File format definition overhaul #357

philsmt · 2022-11-30T14:58:52Z

As part of the PRWG discussions and unrelated discussions in the CAL team, we realized our "documentation" of the EuXFEL file structure is both the only one existing as well as out of date. In addition as part of the former, it would be useful to describe the file format in a more generic way and not only bound to files written by the DAQ from Karabo.

This is a first draft of this. I expect a lot of discussions and further work on this. The intention was to describe the structure as abstract as possible to how and what data actually ends up there, yet still with comments to how the "typical use case" in the form of recorded DAQ runs looks like.

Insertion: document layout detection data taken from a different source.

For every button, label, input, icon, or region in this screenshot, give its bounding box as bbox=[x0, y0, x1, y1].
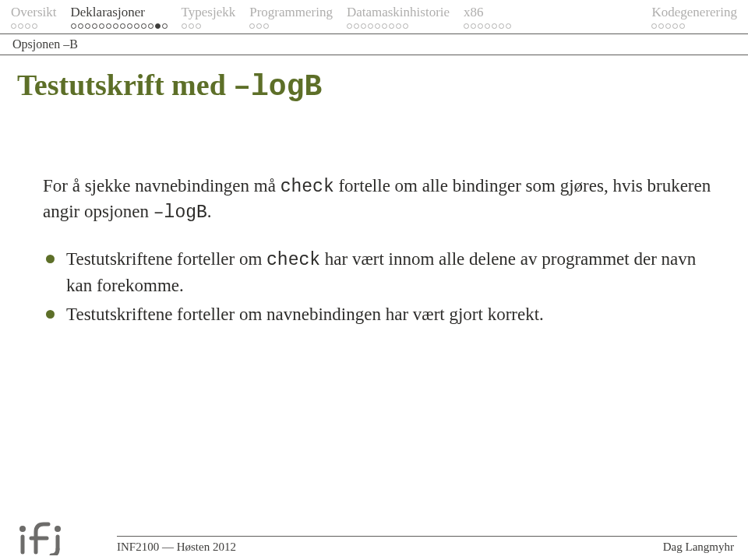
nav-label: Typesjekk bbox=[182, 5, 236, 22]
text: Testutskriftene forteller om bbox=[66, 249, 266, 269]
nav-progress-dots bbox=[182, 23, 236, 29]
nav-label: Programmering bbox=[249, 5, 333, 22]
svg-point-3 bbox=[55, 526, 61, 532]
beam-nav: Oversikt Deklarasjoner Typesjekk Program… bbox=[0, 0, 748, 29]
nav-oversikt[interactable]: Oversikt bbox=[11, 5, 57, 29]
code: check bbox=[280, 177, 334, 197]
nav-kodegenerering[interactable]: Kodegenerering bbox=[651, 5, 737, 29]
list-item: Testutskriftene forteller om check har v… bbox=[43, 247, 713, 297]
nav-label: Oversikt bbox=[11, 5, 57, 22]
nav-programmering[interactable]: Programmering bbox=[249, 5, 333, 29]
code: check bbox=[266, 250, 320, 270]
nav-typesjekk[interactable]: Typesjekk bbox=[182, 5, 236, 29]
nav-label: x86 bbox=[464, 5, 511, 22]
nav-label: Kodegenerering bbox=[651, 5, 737, 22]
text: Testutskriftene forteller om navnebindin… bbox=[66, 305, 544, 324]
paragraph: For å sjekke navnebindingen må check for… bbox=[43, 174, 713, 225]
nav-deklarasjoner[interactable]: Deklarasjoner bbox=[71, 5, 168, 29]
nav-progress-dots bbox=[249, 23, 333, 29]
text: . bbox=[207, 202, 212, 221]
title-flag: –logB bbox=[233, 70, 322, 104]
footer-author: Dag Langmyhr bbox=[663, 541, 734, 554]
list-item: Testutskriftene forteller om navnebindin… bbox=[43, 302, 713, 328]
bullet-list: Testutskriftene forteller om check har v… bbox=[43, 247, 713, 327]
nav-label: Deklarasjoner bbox=[71, 5, 168, 22]
footer: INF2100 — Høsten 2012 Dag Langmyhr bbox=[0, 513, 748, 560]
slide-body: For å sjekke navnebindingen må check for… bbox=[0, 104, 748, 327]
footer-course: INF2100 — Høsten 2012 bbox=[117, 541, 236, 554]
nav-progress-dots bbox=[347, 23, 450, 29]
footer-divider bbox=[117, 536, 737, 537]
nav-x86[interactable]: x86 bbox=[464, 5, 511, 29]
nav-progress-dots bbox=[11, 23, 57, 29]
nav-datamaskinhistorie[interactable]: Datamaskinhistorie bbox=[347, 5, 450, 29]
text: For å sjekke navnebindingen må bbox=[43, 176, 280, 195]
svg-point-0 bbox=[19, 526, 26, 532]
nav-progress-dots bbox=[71, 23, 168, 29]
slide-title: Testutskrift med –logB bbox=[0, 55, 748, 104]
title-text: Testutskrift med bbox=[17, 69, 233, 101]
nav-progress-dots bbox=[464, 23, 511, 29]
nav-progress-dots bbox=[651, 23, 737, 29]
code: –logB bbox=[153, 203, 207, 223]
nav-label: Datamaskinhistorie bbox=[347, 5, 450, 22]
ifi-logo-icon bbox=[11, 518, 101, 555]
subsection-label: Opsjonen –B bbox=[0, 34, 748, 55]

I left some of my own open questions in the document, but a brief summary:

Do we keep the specification to the last version (at the moment 1.2) and only track changes?
Do we make the distinction explicit between slow and fast data? Unfortunately there is difference in the file structure, but likely only actual Karabo data cares
We should add references all over the place for EuXFEL-specific terminology, starting with things like train
Grey areas of quirky DAQ behaviour, e.g. you got an empty RUN top-level group even if there's no CONTROL group
How DAQ-specific are most of the METADATA datasets? What about custom datasets, like for pycalibration?
What about first/last/status datasets in INDEX/<source>? Never saw those myself, move to appendix or ignore entirely?

You can find a built version of this branch here.

philsmt · 2022-11-30T14:59:30Z

It's nothing official, but I played with using the term EXDF recently referenced in XDAC talks.

takluyver · 2022-11-30T17:29:35Z

Thanks for tackling this. 👍

Do we keep the specification to the last version (at the moment 1.2) and only track changes?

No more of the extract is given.